On suit aussi les filles dans les chambres du haut, où elles assouvissent les fantasmes des hommes. Et on partage un peu de leurs désirs, de leurs peurs, de leurs rêves, notamment celui, un peu fou, de séduire un riche client qui acceptera de les tirer de cette prison et leur offrir un cadre de vie plus agréable.

Une prison? Oui, une prison… Dorée, certes, avec ses locaux confortables et ouatés, mais un lieu clos dont elle ne peuvent s’échapper, à moins d’un extraordinaire coup de chance ou d’un destin funeste…
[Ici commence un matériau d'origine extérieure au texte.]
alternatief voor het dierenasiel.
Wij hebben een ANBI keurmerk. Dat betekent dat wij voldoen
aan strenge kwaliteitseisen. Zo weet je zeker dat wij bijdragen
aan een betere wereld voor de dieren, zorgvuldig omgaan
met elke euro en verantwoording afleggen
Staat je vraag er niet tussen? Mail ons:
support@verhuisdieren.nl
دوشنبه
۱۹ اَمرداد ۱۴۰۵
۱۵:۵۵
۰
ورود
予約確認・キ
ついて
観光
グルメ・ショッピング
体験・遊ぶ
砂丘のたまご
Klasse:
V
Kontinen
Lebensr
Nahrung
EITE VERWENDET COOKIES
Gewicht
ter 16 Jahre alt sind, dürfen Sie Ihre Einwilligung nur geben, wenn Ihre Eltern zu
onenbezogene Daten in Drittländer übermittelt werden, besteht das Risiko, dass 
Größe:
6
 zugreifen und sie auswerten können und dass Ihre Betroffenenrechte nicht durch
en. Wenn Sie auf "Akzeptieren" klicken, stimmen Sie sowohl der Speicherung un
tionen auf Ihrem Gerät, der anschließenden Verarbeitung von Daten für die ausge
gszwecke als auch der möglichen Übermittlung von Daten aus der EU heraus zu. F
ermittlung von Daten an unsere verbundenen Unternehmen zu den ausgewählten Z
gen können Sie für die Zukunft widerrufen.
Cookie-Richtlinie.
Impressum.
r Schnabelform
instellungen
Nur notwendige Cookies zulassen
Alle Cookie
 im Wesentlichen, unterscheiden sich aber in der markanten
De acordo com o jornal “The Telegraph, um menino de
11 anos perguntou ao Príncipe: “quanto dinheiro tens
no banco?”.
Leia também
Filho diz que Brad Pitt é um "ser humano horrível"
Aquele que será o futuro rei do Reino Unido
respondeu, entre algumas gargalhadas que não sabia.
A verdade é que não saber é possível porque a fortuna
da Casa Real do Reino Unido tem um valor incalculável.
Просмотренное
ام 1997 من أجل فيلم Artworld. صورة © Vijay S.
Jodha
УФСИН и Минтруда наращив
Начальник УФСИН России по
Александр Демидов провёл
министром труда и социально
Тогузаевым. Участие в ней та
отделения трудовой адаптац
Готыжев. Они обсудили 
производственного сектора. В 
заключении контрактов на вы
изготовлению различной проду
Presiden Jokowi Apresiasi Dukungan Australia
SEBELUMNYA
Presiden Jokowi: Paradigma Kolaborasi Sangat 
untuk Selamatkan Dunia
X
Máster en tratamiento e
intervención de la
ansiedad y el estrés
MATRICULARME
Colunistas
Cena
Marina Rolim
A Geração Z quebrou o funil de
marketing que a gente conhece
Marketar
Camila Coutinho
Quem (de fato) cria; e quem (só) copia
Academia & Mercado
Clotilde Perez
Tout le film se déroule d’ailleurs à huis-clos, dans l’environnement sombre que constitue l’hôtel particulier géré par la mère-maquerelle. Les filles sont soumises quotidiennement à la même routine : elles vivent la nuit et dorment le jour et n’ont aucune bonne raison pour quitter la maison close. La plupart sont résignées à rester ici jusqu’à la fin de leurs jours, malgré les humiliations que leur font subir des clients indélicats et les nombreux risques encourus – maladies vénériennes, rencontre avec des clients déséquilibrés…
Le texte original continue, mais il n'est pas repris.